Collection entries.
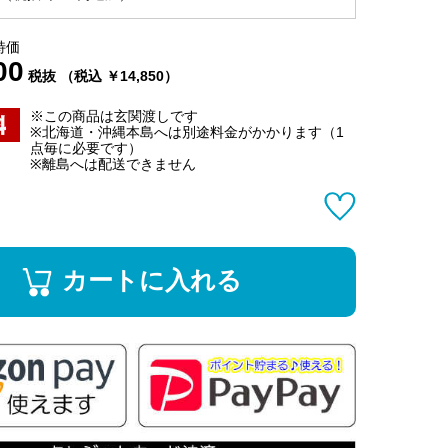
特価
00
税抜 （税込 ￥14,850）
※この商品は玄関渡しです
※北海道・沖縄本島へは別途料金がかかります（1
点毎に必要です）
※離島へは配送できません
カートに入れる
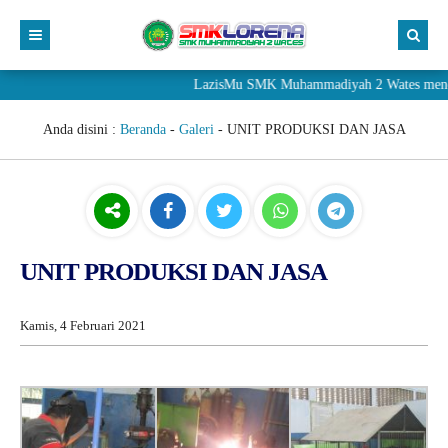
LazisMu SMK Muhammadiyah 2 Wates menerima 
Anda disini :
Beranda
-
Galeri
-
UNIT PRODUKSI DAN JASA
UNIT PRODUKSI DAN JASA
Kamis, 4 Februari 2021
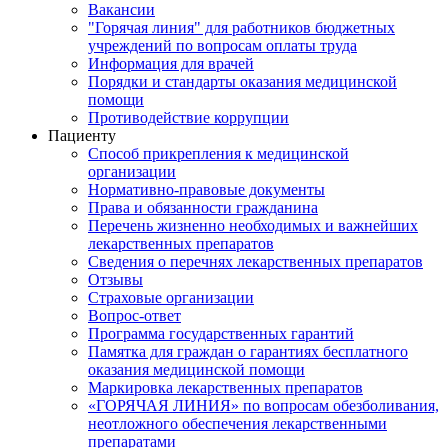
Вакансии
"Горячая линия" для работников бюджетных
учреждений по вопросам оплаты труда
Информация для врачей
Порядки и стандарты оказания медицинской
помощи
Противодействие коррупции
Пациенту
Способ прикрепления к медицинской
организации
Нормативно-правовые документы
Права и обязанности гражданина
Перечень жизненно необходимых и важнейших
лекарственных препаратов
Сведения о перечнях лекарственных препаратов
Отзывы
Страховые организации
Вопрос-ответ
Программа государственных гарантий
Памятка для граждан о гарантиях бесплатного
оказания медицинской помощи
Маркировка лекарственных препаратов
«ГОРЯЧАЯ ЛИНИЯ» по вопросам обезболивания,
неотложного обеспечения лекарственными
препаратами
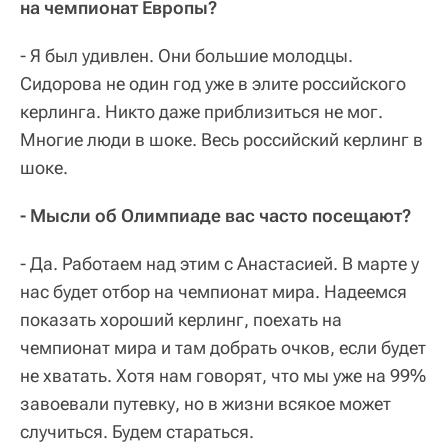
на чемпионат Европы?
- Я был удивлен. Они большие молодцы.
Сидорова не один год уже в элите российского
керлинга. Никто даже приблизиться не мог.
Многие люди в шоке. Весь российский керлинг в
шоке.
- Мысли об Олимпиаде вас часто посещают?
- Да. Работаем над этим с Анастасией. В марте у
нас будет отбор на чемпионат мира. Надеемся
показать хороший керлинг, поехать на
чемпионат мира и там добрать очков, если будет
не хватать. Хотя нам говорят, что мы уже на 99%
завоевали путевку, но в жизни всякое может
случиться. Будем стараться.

WHAT IS REQUIRED. With the pictures excluded, the line containing "препаратами" and every line after it through the end of the data above are to be transcribed exactly, and nothing more.

ANSWER BELOW.
препаратами
на чемпионат Европы?
- Я был удивлен. Они большие молодцы.
Сидорова не один год уже в элите российского
керлинга. Никто даже приблизиться не мог.
Многие люди в шоке. Весь российский керлинг в
шоке.
- Мысли об Олимпиаде вас часто посещают?
- Да. Работаем над этим с Анастасией. В марте у
нас будет отбор на чемпионат мира. Надеемся
показать хороший керлинг, поехать на
чемпионат мира и там добрать очков, если будет
не хватать. Хотя нам говорят, что мы уже на 99%
завоевали путевку, но в жизни всякое может
случиться. Будем стараться.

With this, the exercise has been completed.